▶ _TASK TO COMPLETE_
The lines to copy are those with "dropdown" in them. Pull each one from the entries below.

==== DATA ====

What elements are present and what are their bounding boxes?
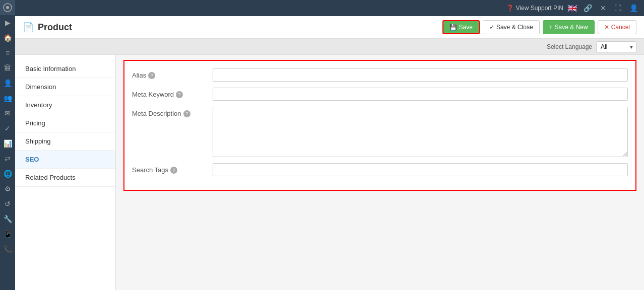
sidebar-icon-refresh[interactable]: ↺	[0, 196, 15, 211]
user-icon[interactable]: 👤	[627, 3, 640, 13]
plus-icon: +	[549, 24, 553, 31]
page-title-area: 📄 Product	[23, 22, 437, 33]
meta-description-textarea[interactable]	[213, 107, 628, 157]
save-button[interactable]: 💾 Save	[442, 20, 480, 34]
left-nav: Basic Information Dimension Inventory Pr…	[15, 55, 116, 290]
cancel-icon: ✕	[604, 24, 609, 31]
sidebar-icon-chart[interactable]: 📊	[0, 136, 15, 151]
sidebar-icon-building[interactable]: 🏛	[0, 60, 15, 76]
flag-icon[interactable]: 🇬🇧	[567, 4, 577, 13]
support-pin-button[interactable]: ❓ View Support PIN	[506, 5, 564, 12]
page-doc-icon: 📄	[23, 22, 34, 33]
nav-item-inventory[interactable]: Inventory	[15, 96, 115, 114]
sidebar-icon-gear[interactable]: ⚙	[0, 181, 15, 196]
meta-keyword-label: Meta Keyword ?	[132, 88, 213, 98]
sidebar-icon-user[interactable]: 👤	[0, 76, 15, 91]
form-area: Alias ? Meta Keyword ? Meta De	[116, 55, 644, 290]
meta-keyword-input[interactable]	[213, 88, 628, 101]
alias-input[interactable]	[213, 68, 628, 82]
meta-description-info-icon[interactable]: ?	[183, 110, 190, 117]
save-new-button[interactable]: + Save & New	[543, 20, 595, 34]
sidebar: ▶ 🏠 ≡ 🏛 👤 👥 ✉ ✓ 📊 ⇄ 🌐 ⚙ ↺ 🔧 📱 📞	[0, 0, 15, 290]
search-tags-row: Search Tags ?	[132, 163, 628, 176]
alias-label: Alias ?	[132, 68, 213, 79]
sidebar-icon-wrench[interactable]: 🔧	[0, 211, 15, 227]
sidebar-icon-logo[interactable]	[0, 0, 15, 15]
meta-keyword-info-icon[interactable]: ?	[176, 91, 183, 98]
seo-section: Alias ? Meta Keyword ? Meta De	[123, 60, 636, 191]
sidebar-icon-mail[interactable]: ✉	[0, 106, 15, 121]
sidebar-icon-arrows[interactable]: ⇄	[0, 151, 15, 166]
cancel-button[interactable]: ✕ Cancel	[598, 20, 636, 34]
sidebar-icon-globe[interactable]: 🌐	[0, 166, 15, 181]
save-icon: 💾	[449, 24, 457, 31]
save-close-button[interactable]: ✓ Save & Close	[483, 20, 540, 34]
sidebar-icon-device[interactable]: 📱	[0, 227, 15, 242]
support-pin-label: View Support PIN	[516, 5, 564, 12]
search-tags-info-icon[interactable]: ?	[170, 167, 177, 174]
search-tags-input[interactable]	[213, 163, 628, 176]
sidebar-icon-home[interactable]: 🏠	[0, 30, 15, 45]
nav-item-shipping[interactable]: Shipping	[15, 132, 115, 151]
sidebar-icon-check[interactable]: ✓	[0, 121, 15, 136]
search-tags-label: Search Tags ?	[132, 163, 213, 174]
meta-description-row: Meta Description ?	[132, 107, 628, 157]
alias-row: Alias ?	[132, 68, 628, 82]
question-icon: ❓	[506, 5, 514, 12]
nav-item-dimension[interactable]: Dimension	[15, 78, 115, 96]
meta-description-label: Meta Description ?	[132, 107, 213, 117]
content-area: Basic Information Dimension Inventory Pr…	[15, 55, 644, 290]
language-dropdown-wrapper: All English ▼	[596, 41, 636, 52]
meta-keyword-row: Meta Keyword ?	[132, 88, 628, 101]
sidebar-icon-users[interactable]: 👥	[0, 91, 15, 106]
sidebar-icon-list[interactable]: ≡	[0, 45, 15, 60]
nav-item-related-products[interactable]: Related Products	[15, 169, 115, 187]
nav-item-basic-information[interactable]: Basic Information	[15, 60, 115, 78]
sidebar-icon-back[interactable]: ▶	[0, 15, 15, 30]
svg-point-1	[6, 6, 9, 9]
fullscreen-icon[interactable]: ⛶	[612, 3, 623, 13]
page-title: Product	[38, 22, 72, 33]
checkmark-icon: ✓	[489, 24, 494, 31]
topbar: ❓ View Support PIN 🇬🇧 🔗 ✕ ⛶ 👤	[15, 0, 644, 16]
page-header: 📄 Product 💾 Save ✓ Save & Close + Save &…	[15, 16, 644, 39]
external-link-icon[interactable]: 🔗	[582, 3, 594, 13]
nav-item-pricing[interactable]: Pricing	[15, 114, 115, 132]
language-dropdown[interactable]: All English	[596, 41, 636, 52]
main-content: ❓ View Support PIN 🇬🇧 🔗 ✕ ⛶ 👤 📄 Product …	[15, 0, 644, 290]
language-bar: Select Language All English ▼	[15, 39, 644, 55]
nav-item-seo[interactable]: SEO	[15, 151, 115, 169]
header-actions: 💾 Save ✓ Save & Close + Save & New ✕ Can…	[442, 20, 636, 34]
close-icon[interactable]: ✕	[598, 3, 608, 13]
sidebar-icon-phone[interactable]: 📞	[0, 242, 15, 257]
alias-info-icon[interactable]: ?	[148, 72, 155, 79]
select-language-label: Select Language	[547, 43, 592, 50]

====

▶ _ANSWER TO THE PROBLEM_
language-dropdown-wrapper: All English ▼	[596, 41, 636, 52]
language-dropdown[interactable]: All English	[596, 41, 636, 52]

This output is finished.